Task to carry out ->
Only an exact, line-for-line copy of the data will serve as the answer.

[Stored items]
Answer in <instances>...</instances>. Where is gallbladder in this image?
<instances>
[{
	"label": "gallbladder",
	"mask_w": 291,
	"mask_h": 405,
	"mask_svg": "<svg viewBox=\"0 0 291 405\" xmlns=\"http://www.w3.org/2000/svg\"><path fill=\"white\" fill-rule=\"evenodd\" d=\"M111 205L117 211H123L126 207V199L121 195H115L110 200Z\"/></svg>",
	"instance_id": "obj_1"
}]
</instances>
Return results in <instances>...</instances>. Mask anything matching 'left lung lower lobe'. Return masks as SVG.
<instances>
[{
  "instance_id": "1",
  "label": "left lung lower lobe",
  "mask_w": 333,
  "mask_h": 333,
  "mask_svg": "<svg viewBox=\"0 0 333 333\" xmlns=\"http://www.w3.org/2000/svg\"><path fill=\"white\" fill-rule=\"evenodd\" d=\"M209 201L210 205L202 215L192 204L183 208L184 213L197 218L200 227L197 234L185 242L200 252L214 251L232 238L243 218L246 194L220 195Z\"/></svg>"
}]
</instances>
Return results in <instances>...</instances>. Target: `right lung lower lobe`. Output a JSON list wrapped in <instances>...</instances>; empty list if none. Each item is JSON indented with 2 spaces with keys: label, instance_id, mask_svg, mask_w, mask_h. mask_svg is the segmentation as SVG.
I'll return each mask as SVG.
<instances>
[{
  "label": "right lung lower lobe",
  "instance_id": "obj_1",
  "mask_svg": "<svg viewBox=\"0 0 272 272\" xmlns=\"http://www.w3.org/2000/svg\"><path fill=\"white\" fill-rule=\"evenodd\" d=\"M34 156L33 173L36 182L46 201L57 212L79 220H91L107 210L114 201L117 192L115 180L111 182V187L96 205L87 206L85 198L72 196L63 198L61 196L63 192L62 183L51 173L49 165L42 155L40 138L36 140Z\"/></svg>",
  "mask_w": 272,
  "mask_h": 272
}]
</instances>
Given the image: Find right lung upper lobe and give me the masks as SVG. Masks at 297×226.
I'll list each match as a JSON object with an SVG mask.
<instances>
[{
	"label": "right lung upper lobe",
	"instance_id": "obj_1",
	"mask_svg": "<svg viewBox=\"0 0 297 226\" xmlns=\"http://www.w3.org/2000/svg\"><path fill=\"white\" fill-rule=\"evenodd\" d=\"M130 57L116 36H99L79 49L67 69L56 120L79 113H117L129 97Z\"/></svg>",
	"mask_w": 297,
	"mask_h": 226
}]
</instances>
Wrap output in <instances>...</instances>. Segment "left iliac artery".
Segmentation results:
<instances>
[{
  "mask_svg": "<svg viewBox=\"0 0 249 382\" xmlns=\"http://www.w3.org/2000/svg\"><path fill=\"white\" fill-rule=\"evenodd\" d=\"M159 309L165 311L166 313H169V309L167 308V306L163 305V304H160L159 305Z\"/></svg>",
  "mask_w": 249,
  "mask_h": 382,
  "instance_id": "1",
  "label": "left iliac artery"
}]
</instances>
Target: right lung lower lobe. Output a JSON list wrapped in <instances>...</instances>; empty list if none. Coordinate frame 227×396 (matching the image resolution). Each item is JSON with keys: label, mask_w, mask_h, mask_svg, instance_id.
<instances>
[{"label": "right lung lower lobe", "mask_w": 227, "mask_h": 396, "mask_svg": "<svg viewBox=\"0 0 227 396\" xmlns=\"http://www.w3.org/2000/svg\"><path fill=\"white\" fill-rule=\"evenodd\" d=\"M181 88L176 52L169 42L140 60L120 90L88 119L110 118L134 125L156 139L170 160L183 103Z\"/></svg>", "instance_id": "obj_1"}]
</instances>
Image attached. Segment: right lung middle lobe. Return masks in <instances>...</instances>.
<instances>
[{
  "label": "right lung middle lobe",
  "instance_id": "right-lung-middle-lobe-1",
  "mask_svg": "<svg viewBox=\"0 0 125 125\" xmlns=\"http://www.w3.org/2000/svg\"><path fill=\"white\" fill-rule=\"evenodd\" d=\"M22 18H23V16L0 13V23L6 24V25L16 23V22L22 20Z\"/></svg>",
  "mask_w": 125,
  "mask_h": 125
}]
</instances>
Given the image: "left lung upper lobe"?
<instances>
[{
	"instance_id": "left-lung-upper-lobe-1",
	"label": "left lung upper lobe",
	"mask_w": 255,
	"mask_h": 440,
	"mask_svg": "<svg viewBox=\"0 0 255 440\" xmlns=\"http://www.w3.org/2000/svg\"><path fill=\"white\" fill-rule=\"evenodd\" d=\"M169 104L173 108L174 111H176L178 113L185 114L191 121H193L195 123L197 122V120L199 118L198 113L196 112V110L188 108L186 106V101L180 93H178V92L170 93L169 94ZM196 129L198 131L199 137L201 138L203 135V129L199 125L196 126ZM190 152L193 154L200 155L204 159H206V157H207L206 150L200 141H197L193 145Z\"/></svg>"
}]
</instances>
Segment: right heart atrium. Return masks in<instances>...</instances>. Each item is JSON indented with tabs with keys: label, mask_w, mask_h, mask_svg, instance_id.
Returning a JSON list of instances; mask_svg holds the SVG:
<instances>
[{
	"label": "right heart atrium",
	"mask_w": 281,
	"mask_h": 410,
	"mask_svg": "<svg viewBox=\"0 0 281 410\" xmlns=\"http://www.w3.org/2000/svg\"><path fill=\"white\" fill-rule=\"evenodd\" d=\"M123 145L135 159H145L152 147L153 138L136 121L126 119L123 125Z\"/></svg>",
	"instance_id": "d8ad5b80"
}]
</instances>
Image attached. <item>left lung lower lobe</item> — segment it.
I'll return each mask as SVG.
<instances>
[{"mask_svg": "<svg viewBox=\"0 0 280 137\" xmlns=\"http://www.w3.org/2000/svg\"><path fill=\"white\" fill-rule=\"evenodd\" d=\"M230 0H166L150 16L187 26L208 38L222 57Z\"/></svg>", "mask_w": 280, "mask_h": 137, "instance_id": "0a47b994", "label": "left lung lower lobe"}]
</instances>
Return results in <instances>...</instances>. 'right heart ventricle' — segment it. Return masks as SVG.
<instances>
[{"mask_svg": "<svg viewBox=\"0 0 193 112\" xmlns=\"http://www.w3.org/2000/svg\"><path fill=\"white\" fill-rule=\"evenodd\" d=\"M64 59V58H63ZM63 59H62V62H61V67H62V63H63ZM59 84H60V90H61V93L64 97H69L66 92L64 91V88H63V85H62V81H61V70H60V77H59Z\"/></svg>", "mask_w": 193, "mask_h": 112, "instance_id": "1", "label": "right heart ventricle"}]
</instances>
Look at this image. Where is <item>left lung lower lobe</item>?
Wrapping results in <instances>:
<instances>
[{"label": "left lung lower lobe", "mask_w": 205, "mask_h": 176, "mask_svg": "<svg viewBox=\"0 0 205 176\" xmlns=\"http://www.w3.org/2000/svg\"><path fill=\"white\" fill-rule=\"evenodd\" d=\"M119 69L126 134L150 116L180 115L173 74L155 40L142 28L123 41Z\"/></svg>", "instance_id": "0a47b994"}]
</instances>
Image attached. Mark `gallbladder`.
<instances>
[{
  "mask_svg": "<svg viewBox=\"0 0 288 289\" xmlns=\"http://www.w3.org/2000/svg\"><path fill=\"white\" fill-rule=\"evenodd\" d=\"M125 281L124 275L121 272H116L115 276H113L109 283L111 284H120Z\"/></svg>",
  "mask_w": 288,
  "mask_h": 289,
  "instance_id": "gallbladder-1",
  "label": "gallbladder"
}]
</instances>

Written answer ->
Answer in <instances>...</instances>. Where is gallbladder in this image?
<instances>
[{
	"label": "gallbladder",
	"mask_w": 291,
	"mask_h": 405,
	"mask_svg": "<svg viewBox=\"0 0 291 405\" xmlns=\"http://www.w3.org/2000/svg\"><path fill=\"white\" fill-rule=\"evenodd\" d=\"M111 205L117 211H123L126 207V199L121 195H115L110 200Z\"/></svg>",
	"instance_id": "obj_1"
}]
</instances>
Return results in <instances>...</instances>. Mask anything matching 'left lung lower lobe'. Return masks as SVG.
<instances>
[{
  "instance_id": "1",
  "label": "left lung lower lobe",
  "mask_w": 333,
  "mask_h": 333,
  "mask_svg": "<svg viewBox=\"0 0 333 333\" xmlns=\"http://www.w3.org/2000/svg\"><path fill=\"white\" fill-rule=\"evenodd\" d=\"M209 201L210 205L202 215L192 204L183 208L184 213L197 218L200 227L197 234L185 242L200 252L214 251L232 238L243 218L246 194L220 195Z\"/></svg>"
}]
</instances>
Return results in <instances>...</instances>. Target: `right lung lower lobe`. Output a JSON list wrapped in <instances>...</instances>; empty list if none. Each item is JSON indented with 2 spaces with keys: label, instance_id, mask_svg, mask_w, mask_h. mask_svg is the segmentation as SVG.
I'll return each mask as SVG.
<instances>
[{
  "label": "right lung lower lobe",
  "instance_id": "obj_1",
  "mask_svg": "<svg viewBox=\"0 0 272 272\" xmlns=\"http://www.w3.org/2000/svg\"><path fill=\"white\" fill-rule=\"evenodd\" d=\"M34 156L33 173L36 182L46 201L57 212L79 220H91L107 210L114 201L117 192L115 180L111 182V187L96 205L87 206L85 198L72 196L63 198L61 196L63 192L62 183L51 173L49 165L42 155L40 138L36 140Z\"/></svg>",
  "mask_w": 272,
  "mask_h": 272
}]
</instances>
Given the image: Find right lung upper lobe and give me the masks as SVG. Masks at 297×226.
I'll list each match as a JSON object with an SVG mask.
<instances>
[{
	"label": "right lung upper lobe",
	"instance_id": "obj_1",
	"mask_svg": "<svg viewBox=\"0 0 297 226\" xmlns=\"http://www.w3.org/2000/svg\"><path fill=\"white\" fill-rule=\"evenodd\" d=\"M130 57L116 36H99L79 49L67 69L56 120L79 113H117L129 97Z\"/></svg>",
	"mask_w": 297,
	"mask_h": 226
}]
</instances>
Wrap output in <instances>...</instances>. Segment "left iliac artery".
Segmentation results:
<instances>
[{
  "mask_svg": "<svg viewBox=\"0 0 249 382\" xmlns=\"http://www.w3.org/2000/svg\"><path fill=\"white\" fill-rule=\"evenodd\" d=\"M159 309L165 311L166 313H169V309L167 308V306L163 305V304H160L159 305Z\"/></svg>",
  "mask_w": 249,
  "mask_h": 382,
  "instance_id": "1",
  "label": "left iliac artery"
}]
</instances>
Target: right lung lower lobe. Output a JSON list wrapped in <instances>...</instances>; empty list if none. Coordinate frame 227×396 (matching the image resolution). Each item is JSON with keys: label, mask_w, mask_h, mask_svg, instance_id.
<instances>
[{"label": "right lung lower lobe", "mask_w": 227, "mask_h": 396, "mask_svg": "<svg viewBox=\"0 0 227 396\" xmlns=\"http://www.w3.org/2000/svg\"><path fill=\"white\" fill-rule=\"evenodd\" d=\"M181 88L176 52L169 42L140 60L120 90L88 119L110 118L134 125L156 139L170 160L183 103Z\"/></svg>", "instance_id": "obj_1"}]
</instances>
Image attached. Segment: right lung middle lobe. Return masks in <instances>...</instances>.
<instances>
[{
  "label": "right lung middle lobe",
  "instance_id": "right-lung-middle-lobe-1",
  "mask_svg": "<svg viewBox=\"0 0 125 125\" xmlns=\"http://www.w3.org/2000/svg\"><path fill=\"white\" fill-rule=\"evenodd\" d=\"M22 18H23V16L0 13V23L6 24V25L16 23V22L22 20Z\"/></svg>",
  "mask_w": 125,
  "mask_h": 125
}]
</instances>
Given the image: "left lung upper lobe"?
<instances>
[{
	"instance_id": "left-lung-upper-lobe-1",
	"label": "left lung upper lobe",
	"mask_w": 255,
	"mask_h": 440,
	"mask_svg": "<svg viewBox=\"0 0 255 440\" xmlns=\"http://www.w3.org/2000/svg\"><path fill=\"white\" fill-rule=\"evenodd\" d=\"M169 104L173 108L174 111H176L178 113L185 114L191 121H193L195 123L197 122V120L199 118L198 113L196 112V110L188 108L186 106V101L180 93H178V92L170 93L169 94ZM196 129L198 131L199 137L201 138L203 135V129L199 125L196 126ZM190 152L193 154L200 155L204 159H206V157H207L206 150L200 141H197L193 145Z\"/></svg>"
}]
</instances>
Segment: right heart atrium. Return masks in<instances>...</instances>. Each item is JSON indented with tabs with keys: label, mask_w, mask_h, mask_svg, instance_id.
Returning a JSON list of instances; mask_svg holds the SVG:
<instances>
[{
	"label": "right heart atrium",
	"mask_w": 281,
	"mask_h": 410,
	"mask_svg": "<svg viewBox=\"0 0 281 410\" xmlns=\"http://www.w3.org/2000/svg\"><path fill=\"white\" fill-rule=\"evenodd\" d=\"M123 145L135 159H145L152 147L153 138L136 121L126 119L123 125Z\"/></svg>",
	"instance_id": "d8ad5b80"
}]
</instances>
Image attached. <item>left lung lower lobe</item> — segment it.
I'll return each mask as SVG.
<instances>
[{"mask_svg": "<svg viewBox=\"0 0 280 137\" xmlns=\"http://www.w3.org/2000/svg\"><path fill=\"white\" fill-rule=\"evenodd\" d=\"M230 0H166L150 16L187 26L208 38L222 57Z\"/></svg>", "mask_w": 280, "mask_h": 137, "instance_id": "0a47b994", "label": "left lung lower lobe"}]
</instances>
Return results in <instances>...</instances>. 'right heart ventricle' — segment it. Return masks as SVG.
<instances>
[{"mask_svg": "<svg viewBox=\"0 0 193 112\" xmlns=\"http://www.w3.org/2000/svg\"><path fill=\"white\" fill-rule=\"evenodd\" d=\"M64 59V58H63ZM63 59H62V62H61V67H62V63H63ZM59 84H60V90H61V93L64 97H69L66 92L64 91V88H63V85H62V81H61V70H60V77H59Z\"/></svg>", "mask_w": 193, "mask_h": 112, "instance_id": "1", "label": "right heart ventricle"}]
</instances>
Look at this image. Where is <item>left lung lower lobe</item>?
Wrapping results in <instances>:
<instances>
[{"label": "left lung lower lobe", "mask_w": 205, "mask_h": 176, "mask_svg": "<svg viewBox=\"0 0 205 176\" xmlns=\"http://www.w3.org/2000/svg\"><path fill=\"white\" fill-rule=\"evenodd\" d=\"M119 69L126 134L150 116L180 115L173 74L155 40L142 28L123 41Z\"/></svg>", "instance_id": "0a47b994"}]
</instances>
Image attached. Mark `gallbladder`.
<instances>
[{
  "mask_svg": "<svg viewBox=\"0 0 288 289\" xmlns=\"http://www.w3.org/2000/svg\"><path fill=\"white\" fill-rule=\"evenodd\" d=\"M125 281L124 275L121 272H116L115 276H113L109 283L111 284H120Z\"/></svg>",
  "mask_w": 288,
  "mask_h": 289,
  "instance_id": "gallbladder-1",
  "label": "gallbladder"
}]
</instances>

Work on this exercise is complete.